En réalité, seule une société mauvaise corrompt et l’homme a besoin d’être contraint et comme encadré pour faire le bien. Une société qui oriente les individus vers un comportement moral doit elle-même être fondée sur le droit naturel, comme l’est une monarchie dont l’origine du pouvoir repose sur le sacré. La démocratie ne peut garantir le respect du droit naturel car elle accepte qu’on en discute, pas plus que l’anarchie qui laisse les agents agir selon leur raison corrompue. Une société organique fondée sur la famille permet d’éviter les désordres que nous connaissons aujourd’hui, mais il est nécessaire au respect de l’ordre et de la morale qu’un pouvoir souverain châtie les infractions au droit naturel.

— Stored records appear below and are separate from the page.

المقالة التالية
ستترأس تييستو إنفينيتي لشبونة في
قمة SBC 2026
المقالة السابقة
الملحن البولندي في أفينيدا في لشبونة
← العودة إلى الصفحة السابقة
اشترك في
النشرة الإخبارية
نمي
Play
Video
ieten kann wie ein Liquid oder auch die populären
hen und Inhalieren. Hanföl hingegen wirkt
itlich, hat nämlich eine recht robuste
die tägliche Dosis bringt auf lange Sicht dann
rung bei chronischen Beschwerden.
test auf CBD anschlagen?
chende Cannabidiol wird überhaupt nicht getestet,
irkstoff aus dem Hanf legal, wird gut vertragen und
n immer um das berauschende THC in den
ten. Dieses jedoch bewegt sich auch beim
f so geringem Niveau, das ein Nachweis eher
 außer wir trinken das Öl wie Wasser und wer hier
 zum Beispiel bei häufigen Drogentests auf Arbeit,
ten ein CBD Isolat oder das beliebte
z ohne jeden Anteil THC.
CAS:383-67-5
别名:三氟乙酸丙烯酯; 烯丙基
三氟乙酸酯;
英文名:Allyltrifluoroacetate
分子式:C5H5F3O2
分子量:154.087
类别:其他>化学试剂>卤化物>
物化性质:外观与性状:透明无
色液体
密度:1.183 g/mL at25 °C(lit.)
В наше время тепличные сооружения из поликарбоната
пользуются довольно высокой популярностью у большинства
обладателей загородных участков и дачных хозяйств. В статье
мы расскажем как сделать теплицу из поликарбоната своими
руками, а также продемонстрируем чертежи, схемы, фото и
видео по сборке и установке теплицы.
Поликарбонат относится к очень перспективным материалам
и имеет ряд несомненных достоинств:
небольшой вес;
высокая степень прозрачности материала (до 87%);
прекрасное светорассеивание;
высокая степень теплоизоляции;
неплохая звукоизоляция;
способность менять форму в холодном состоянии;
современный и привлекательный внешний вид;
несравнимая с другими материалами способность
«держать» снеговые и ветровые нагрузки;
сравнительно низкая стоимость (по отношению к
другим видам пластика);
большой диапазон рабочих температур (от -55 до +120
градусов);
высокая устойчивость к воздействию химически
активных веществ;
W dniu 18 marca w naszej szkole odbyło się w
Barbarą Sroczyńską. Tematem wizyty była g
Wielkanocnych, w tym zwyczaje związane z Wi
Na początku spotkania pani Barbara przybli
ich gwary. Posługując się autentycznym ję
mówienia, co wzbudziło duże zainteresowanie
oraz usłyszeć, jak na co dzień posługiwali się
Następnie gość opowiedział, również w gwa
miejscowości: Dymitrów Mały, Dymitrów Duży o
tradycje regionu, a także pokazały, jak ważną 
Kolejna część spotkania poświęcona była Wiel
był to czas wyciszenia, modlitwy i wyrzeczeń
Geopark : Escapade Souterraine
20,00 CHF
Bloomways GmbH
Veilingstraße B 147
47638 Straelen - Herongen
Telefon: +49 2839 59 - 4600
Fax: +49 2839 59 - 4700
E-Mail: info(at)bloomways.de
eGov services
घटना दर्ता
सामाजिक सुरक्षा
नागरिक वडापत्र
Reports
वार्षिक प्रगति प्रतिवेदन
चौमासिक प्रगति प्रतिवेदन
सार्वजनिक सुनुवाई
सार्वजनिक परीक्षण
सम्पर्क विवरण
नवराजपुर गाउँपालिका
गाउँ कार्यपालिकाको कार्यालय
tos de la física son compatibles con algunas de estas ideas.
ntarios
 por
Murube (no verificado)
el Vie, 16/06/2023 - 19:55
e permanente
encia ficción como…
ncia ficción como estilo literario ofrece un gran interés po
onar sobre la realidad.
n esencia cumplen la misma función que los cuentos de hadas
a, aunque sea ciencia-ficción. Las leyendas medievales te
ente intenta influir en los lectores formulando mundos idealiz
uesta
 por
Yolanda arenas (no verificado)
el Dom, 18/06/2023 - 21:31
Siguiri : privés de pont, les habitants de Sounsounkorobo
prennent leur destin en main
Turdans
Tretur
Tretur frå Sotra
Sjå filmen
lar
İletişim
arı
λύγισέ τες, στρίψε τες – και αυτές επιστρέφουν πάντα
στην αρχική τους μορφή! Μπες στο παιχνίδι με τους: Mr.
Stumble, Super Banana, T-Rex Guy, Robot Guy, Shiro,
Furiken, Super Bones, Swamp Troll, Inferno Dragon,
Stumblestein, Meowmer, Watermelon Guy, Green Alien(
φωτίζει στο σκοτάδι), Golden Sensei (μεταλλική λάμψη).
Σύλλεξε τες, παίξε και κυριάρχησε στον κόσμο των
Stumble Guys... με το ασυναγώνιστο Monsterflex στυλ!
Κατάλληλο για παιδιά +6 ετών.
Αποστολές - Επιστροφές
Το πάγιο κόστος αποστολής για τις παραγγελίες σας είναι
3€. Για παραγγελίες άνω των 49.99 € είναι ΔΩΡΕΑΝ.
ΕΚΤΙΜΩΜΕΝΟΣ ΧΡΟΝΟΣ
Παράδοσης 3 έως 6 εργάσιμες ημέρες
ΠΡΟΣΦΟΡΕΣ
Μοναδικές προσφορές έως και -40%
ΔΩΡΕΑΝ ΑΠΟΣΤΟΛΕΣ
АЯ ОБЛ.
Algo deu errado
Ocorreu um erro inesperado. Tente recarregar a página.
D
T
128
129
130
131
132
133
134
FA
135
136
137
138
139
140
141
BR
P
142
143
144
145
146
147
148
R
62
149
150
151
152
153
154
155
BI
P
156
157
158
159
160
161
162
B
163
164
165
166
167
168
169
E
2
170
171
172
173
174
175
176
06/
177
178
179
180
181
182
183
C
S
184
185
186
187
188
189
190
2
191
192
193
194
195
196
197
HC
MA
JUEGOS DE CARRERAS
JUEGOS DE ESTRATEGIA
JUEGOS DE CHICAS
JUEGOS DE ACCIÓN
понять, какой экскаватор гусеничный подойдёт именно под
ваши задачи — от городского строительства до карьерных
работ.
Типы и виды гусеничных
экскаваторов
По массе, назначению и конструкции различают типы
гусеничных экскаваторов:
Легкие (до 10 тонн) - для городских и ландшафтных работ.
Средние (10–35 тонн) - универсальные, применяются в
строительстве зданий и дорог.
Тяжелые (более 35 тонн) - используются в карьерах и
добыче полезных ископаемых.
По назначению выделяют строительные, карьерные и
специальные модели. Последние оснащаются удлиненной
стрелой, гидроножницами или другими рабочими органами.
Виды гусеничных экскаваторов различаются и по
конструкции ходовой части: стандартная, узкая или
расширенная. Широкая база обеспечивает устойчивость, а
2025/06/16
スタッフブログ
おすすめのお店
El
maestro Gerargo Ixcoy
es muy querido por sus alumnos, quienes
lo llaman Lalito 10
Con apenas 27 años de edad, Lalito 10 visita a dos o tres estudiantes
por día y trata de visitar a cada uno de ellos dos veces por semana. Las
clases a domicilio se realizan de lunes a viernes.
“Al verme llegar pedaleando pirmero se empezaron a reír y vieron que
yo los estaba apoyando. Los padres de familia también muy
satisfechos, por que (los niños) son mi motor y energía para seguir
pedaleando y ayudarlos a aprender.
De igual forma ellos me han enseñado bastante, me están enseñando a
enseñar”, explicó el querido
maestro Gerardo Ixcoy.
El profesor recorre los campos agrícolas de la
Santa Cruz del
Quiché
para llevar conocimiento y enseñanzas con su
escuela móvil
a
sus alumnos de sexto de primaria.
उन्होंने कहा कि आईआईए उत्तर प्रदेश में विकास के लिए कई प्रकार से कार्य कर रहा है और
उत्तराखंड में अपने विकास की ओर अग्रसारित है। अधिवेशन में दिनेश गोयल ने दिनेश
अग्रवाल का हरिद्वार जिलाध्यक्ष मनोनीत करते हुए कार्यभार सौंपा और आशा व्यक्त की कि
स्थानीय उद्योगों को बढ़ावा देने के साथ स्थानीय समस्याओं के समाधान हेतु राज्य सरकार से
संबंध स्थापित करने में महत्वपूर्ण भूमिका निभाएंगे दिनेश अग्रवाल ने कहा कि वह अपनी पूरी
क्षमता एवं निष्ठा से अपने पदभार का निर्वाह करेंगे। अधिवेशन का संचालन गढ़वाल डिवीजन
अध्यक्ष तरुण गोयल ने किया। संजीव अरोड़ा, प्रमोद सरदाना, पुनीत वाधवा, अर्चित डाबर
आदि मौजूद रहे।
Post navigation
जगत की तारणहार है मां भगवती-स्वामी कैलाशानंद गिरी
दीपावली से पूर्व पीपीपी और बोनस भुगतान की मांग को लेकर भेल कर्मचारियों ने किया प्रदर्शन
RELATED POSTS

Ainsi, le libertarisme, qui reste fondamentalement un libéralisme, propose une dénonciation intéressante des tares la bureaucratie, mais n’apporte pas de solution convaincante à ceux-ci. Une société organique, en revanche, et un pouvoir sacré d’origine divine, permettent à la fois la remise à sa place de l’économie, la défense du bien commun et celle de la morale naturelle.